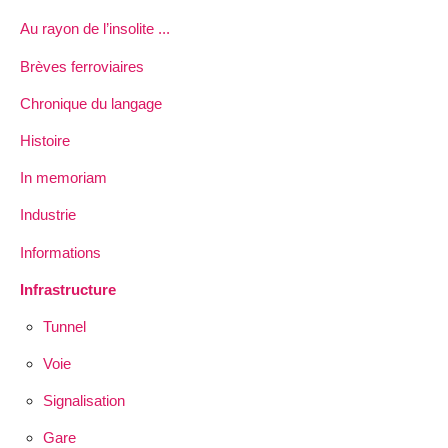
Au rayon de l’insolite ...
Brèves ferroviaires
Chronique du langage
Histoire
In memoriam
Industrie
Informations
Infrastructure
Tunnel
Voie
Signalisation
Gare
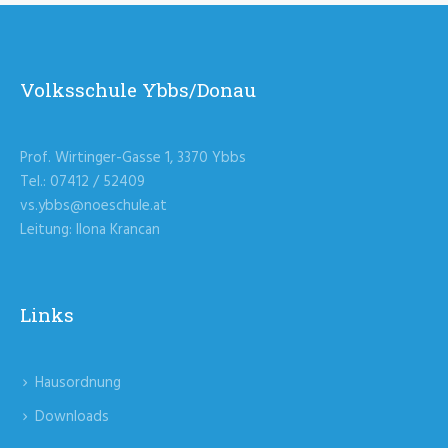
Volksschule Ybbs/Donau
Prof. Wirtinger-Gasse 1, 3370 Ybbs
Tel.: 07412 / 52409
vs.ybbs@noeschule.at
Leitung: Ilona Krancan
Links
Hausordnung
Downloads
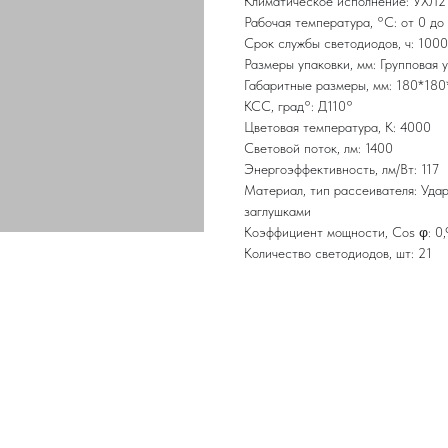
Климатическое исполнение: УХЛ2
Рабочая температура, °С: от 0 до
Срок службы светодиодов, ч: 100
Размеры упаковки, мм: Групповая 
Габаритные размеры, мм: 180*180
КСС, град°: Д110°
Цветовая температура, K: 4000
Световой поток, лм: 1400
Энергоэффективность, лм/Вт: 117
Материал, тип рассеивателя: Уд
заглушками
Коэффициент мощности, Cos φ: 0,
Количество светодиодов, шт: 21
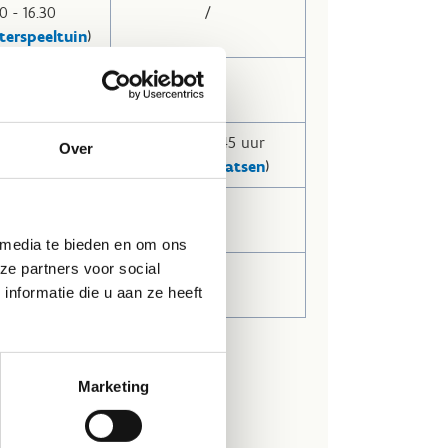
0 - 16.30
/
terspeeltuin
)
0 - 17.00
/
terspeeltuin
)
0 - 17.00
20.00 - 21.45 uur
Over
terspeeltuin
)
(
discoschaatsen
)
- 17.00 uur
/
 media te bieden en om ons
ze partners voor social
- 17.00 uur
/
nformatie die u aan ze heeft
Marketing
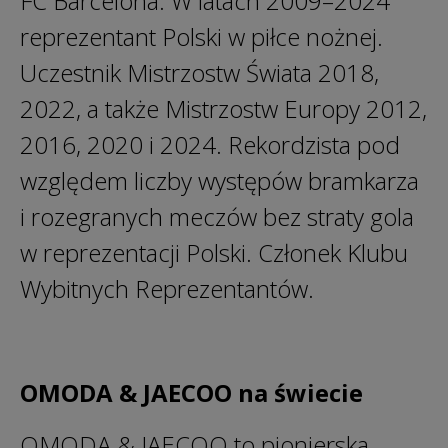
FC Barcelona. W latach 2009–2024
reprezentant Polski w piłce nożnej.
Uczestnik Mistrzostw Świata 2018,
2022, a także Mistrzostw Europy 2012,
2016, 2020 i 2024. Rekordzista pod
względem liczby występów bramkarza
i rozegranych meczów bez straty gola
w reprezentacji Polski. Członek Klubu
Wybitnych Reprezentantów.
OMODA & JAECOO na świecie
OMODA & JAECOO to pionierska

· · · · · · ·

[Exercise]:
Above are records; write out the lines from the one with "Рабочая температура, °С: от 0 до" down to the one with "Uczestnik Mistrzostw Świata", exactly, leaving the pictures out.

[Answer box]:
Рабочая температура, °С: от 0 до
Срок службы светодиодов, ч: 100
Размеры упаковки, мм: Групповая 
Габаритные размеры, мм: 180*180
КСС, град°: Д110°
Цветовая температура, K: 4000
Световой поток, лм: 1400
Энергоэффективность, лм/Вт: 117
Материал, тип рассеивателя: Уд
заглушками
Коэффициент мощности, Cos φ: 0,
Количество светодиодов, шт: 21
0 - 16.30
/
terspeeltuin
)
0 - 17.00
/
terspeeltuin
)
0 - 17.00
20.00 - 21.45 uur
Over
terspeeltuin
)
(
discoschaatsen
)
- 17.00 uur
/
 media te bieden en om ons
ze partners voor social
- 17.00 uur
/
nformatie die u aan ze heeft
Marketing
FC Barcelona. W latach 2009–2024
reprezentant Polski w piłce nożnej.
Uczestnik Mistrzostw Świata 2018,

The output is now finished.